The goal of multithreading technology, as usual for software, is to raise the level of abstraction. Instead of starting, joining, and stopping threads, locking mutexes, and signaling semaphores, you'd like to be able to express yourself at a higher level, like "run this operation in parallel". You don't want to have to worry about figuring out how many free processors the machine has, load-balancing your threads across those processors, synchronizing the processing results of your threads, etc etc ad nauseum.
The most common technology right now for high-level threading is OpenMP. This is an industry standard for extensions to the C and C++ languages, implemented by compilers. It's a fairly successful standard, in that most major compilers these days actually support it. It provides a small function library and a set of pragmas that allow you to specify the intended parallel behavior of your code, and then the compiler generates the threading behind the scenes.
An up-and-coming contender is Intel's Threading Building Blocks library. This is a pure library, with no compiler dependencies. By means of generic (template-based) classes in the style of the standard C++ library, it provides powerful parallel-processing primitives (sorry, couldn't resist the alliteration), and handles all the threading itself.

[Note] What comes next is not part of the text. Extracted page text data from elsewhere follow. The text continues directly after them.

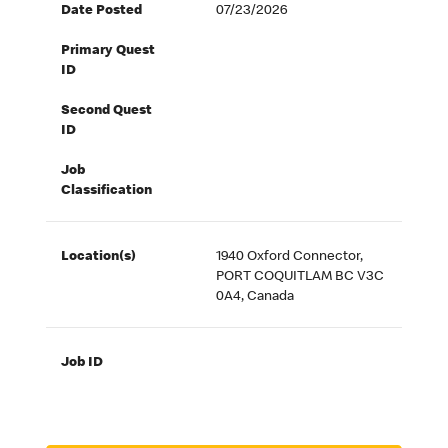
Date Posted
07/23/2026
Primary Quest
ID
Second Quest
ID
Job
Classification
Location(s)
1940 Oxford Connector,
PORT COQUITLAM BC V3C
0A4, Canada
Job ID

The common factor between these two technologies is that both of them relieve you of ever having to deal with threads directly, and both of them gracefully degrade to the single-threaded case, which is extremely useful for debugging ("let me turn off the threading and see if the bug still happens").
Conveniently enough, I recently had to rewrite some OpenMP code in TBB, which gave me a great chance to compare their strengths and weaknesses. Bottom line, OpenMP is easier and results in clearer code, as long as you're dealing with a fairly simple problem. TBB is much more powerful, and scales much better when your problem is not so simple. For example, here's the same code written both ways:
float a[100], b[100], c[100];
// ... initialize a and b
OpenMP
#pragma omp parallel for
for (int cnt = 0; cnt < 100; ++cnt)
c = a + b;
TBB
using namespace tbb;
classAdder {
const int myA, myB, myC;
public:
Adder(const int *a, const int *b, int *c) : myA(a), myB(b), myC(c) {}
void operator(const blocked_range
for (int cnt = r.begin(); cnt != r.end(); ++cnt)

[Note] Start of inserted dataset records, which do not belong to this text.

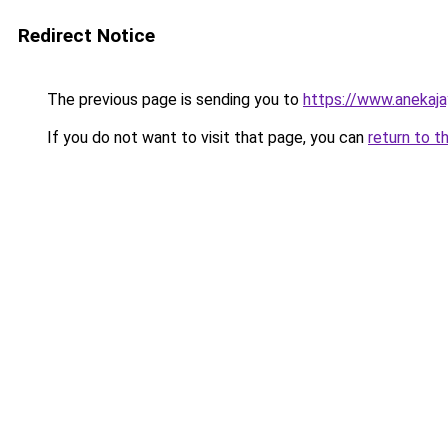
Redirect Notice
The previous page is sending you to
https://www.anekaj
If you do not want to visit that page, you can
return to t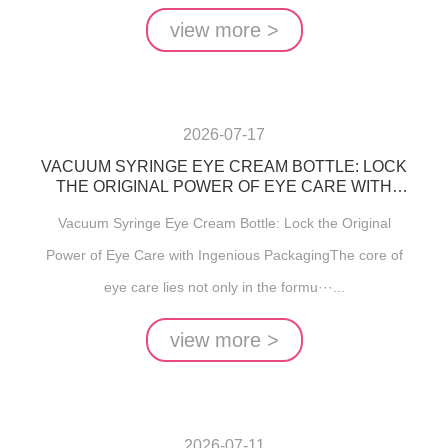
view more >
2026-07-17
VACUUM SYRINGE EYE CREAM BOTTLE: LOCK
THE ORIGINAL POWER OF EYE CARE WITH
INGENIOUS PACKAGING
Vacuum Syringe Eye Cream Bottle: Lock the Original
Power of Eye Care with Ingenious PackagingThe core of
eye care lies not only in the formu···...
view more >
2026-07-11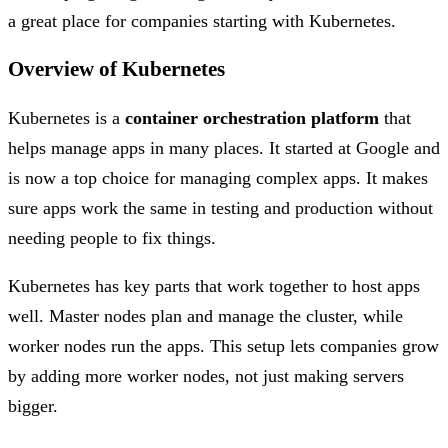
a great place for companies starting with Kubernetes.
Overview of Kubernetes
Kubernetes is a
container orchestration platform
that
helps manage apps in many places. It started at Google and
is now a top choice for managing complex apps. It makes
sure apps work the same in testing and production without
needing people to fix things.
Kubernetes has key parts that work together to host apps
well. Master nodes plan and manage the cluster, while
worker nodes run the apps. This setup lets companies grow
by adding more worker nodes, not just making servers
bigger.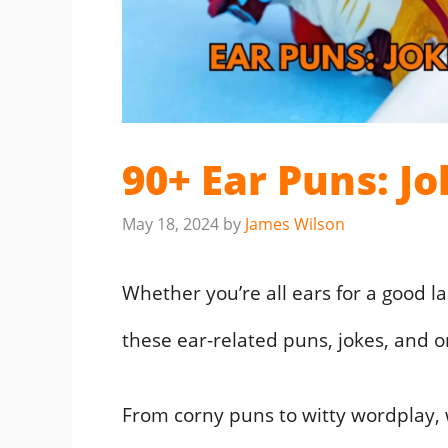
90+ Ear Puns: J
May 18, 2024
by
James Wilson
Whether you’re all ears for a good l
these ear-related puns, jokes, and o
From corny puns to witty wordplay, we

myC[cnt] = myA[cnt] + myB[cnt];
}
};
task_scheduler_init init;
parallel_for(blocked_range
A bit more complicated in the TBB case, no? However, all that complexity means that if I suddenly decide to change the for loop, say, to a do-while loop, it's pretty easy with TBB. With OpenMP, not so much - in fact, some very simple things (such as breaking out of a loop being executed in parallel) are virtually impossible. That's the price you pay for a simple syntax.
Overall, if all you want is to decompose a processing step using data parallelism, OpenMP is the better bet. However, as your problem becomes more complicated, you may find that you need to switch over to TBB for its greater expressiveness and power.
6 comments:
Years of research and effort have gone into making application parallelism automatic and implicit. The intent has been to remove the need for error prone fine grained lock "fiddling". The best approaches I have seen so far are in functional programming languages. When there are no side effects and all dependencies are known a scheduler can move pieces around willy-nilly to any given core as needed. Unfortunately C and C++ are the antithesis of side effect free.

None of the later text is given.